Choć poprzednie dzieło Brady’ego Corbeta – Dzieciństwo wodza (2015) – zawitało na ekrany też polskich kin, reżyser nadal kojarzony jest przede wszystkim ze swoich filmowych ról (szczególnie z Funny Games, 2007). Tymczasem czego by nie napisać o Vox Lux, nie można twórcy odmówić pomysłu i interesującej formy. Pełne niepokojących chłodnych barw zdjęcia, za które odpowiada Lol Crawley, przechodzą w te kipiące od intensywnie kolorowego światła. Pojawiają się też wstawki jak z domowego wideo oraz nietypowa prezentacja czołówki i napisów końcowych. Film podzielono na kilka części, opatrzonych tytułami, a co jakiś czas odzywa się narrator (Willem Dafoe), który przedstawia Celeste, ale cały czas mówi o niej w czasie przeszłym – co nabiera sensu dopiero pod koniec seansu.

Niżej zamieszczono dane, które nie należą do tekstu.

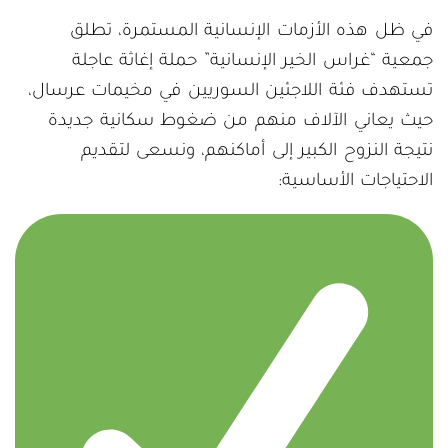
في ظل هذه الأزمات الإنسانية المستمرة، تطلق
جمعية “غراس الخير الإنسانية” حملة إغاثة عاجلة
تستهدف فئة اللاجئين السوريين في مخيمات عرسال،
حيث يعاني الآلاف منهم من ضغوط سكانية جديدة
نتيجة النزوح الكبير إلى أماكنهم، ونسعى لتقديم
الاحتياجات الأساسية:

Vox Lux rozpoczyna się wstrząsająco. Traumatyczne wydarzenie naznacza dalsze życie Celeste. A raczej kończy jej dotychczasowe życie i rozpoczyna nowe, bo – jak się później okazuje – bohaterka zaprzedała duszę diabłu. Ta dosłowność spowodowała, że odbiłam się od tej produkcji, nie dlatego iż zawiera element nadprzyrodzony, ale w tym kontekście jego wprowadzenie powoduje uproszczenie interpretacji filmu. Zatem sukces Celeste nie bierze się stąd, że (być może) ludzie fascynują się tragedią, a ci, których ona dotknęła, traktują jej piosenkę Wrapped Up jako pomoc w przepracowaniu traumy. Nie, wychodzi na to, że bohaterka stała się gwiazdą dzięki diabelnym mocom. Druga kwestia: w Vox Lux pojawia się krytyka współczesnej muzyki, przy której „nie trzeba myśleć”, lecz refleksja nad powodami jej popularności – np. dzieła popkultury jako ucieczka od przepełnionej brutalną przemocą codzienności (pojawiający się w filmie terroryzm) – zostaje ucięta dosadną interpretacją, że to diabeł kusi wszystkich prostymi piosenkami.

Zbyt dosłownie, prawda? Oczywiście Vox Lux jest przerysowany, bywa groteskowy, a równocześnie nie czuć w nim samoświadomej ironii. Bo ten film jest, przy tej eksperymentalnej formie, bardzo poważny. Wręcz pompatycznie poważny. W jednym z wywiadów Brady Corbet mówi, że Vox Lux stanowi portret pokolenia. Jednak sama historia Celeste nie wystarczyła reżyserowi do przekazania widowni refleksji na temat współczesnego show-biznesu. Bohaterowie wygłaszają pretensjonalne monologi, żeby widzowie mieli klarowny przekaz. Lecz wnioski płynące z filmu nie są odkrywcze. Ta krytyka kultu celebrytów i jakości muzyki pop, przypomina mi narzekanie w stylu „kiedyś to były czasy, dzisiaj nie ma czasów”. Cóż, szkoda, bo Vox Lux ma kilka naprawdę dobrych elementów (utwory Scotta Walkera!).


Skomentuj lub podaj tekst dalej, zajrzyj też na Facebooka, Twittera i Instagram
_______________________________
Jeśli chcesz komentować, a nie masz konta w Disqus – kliknij w Name, a potem zaznacz „Wolę pisać jako gość”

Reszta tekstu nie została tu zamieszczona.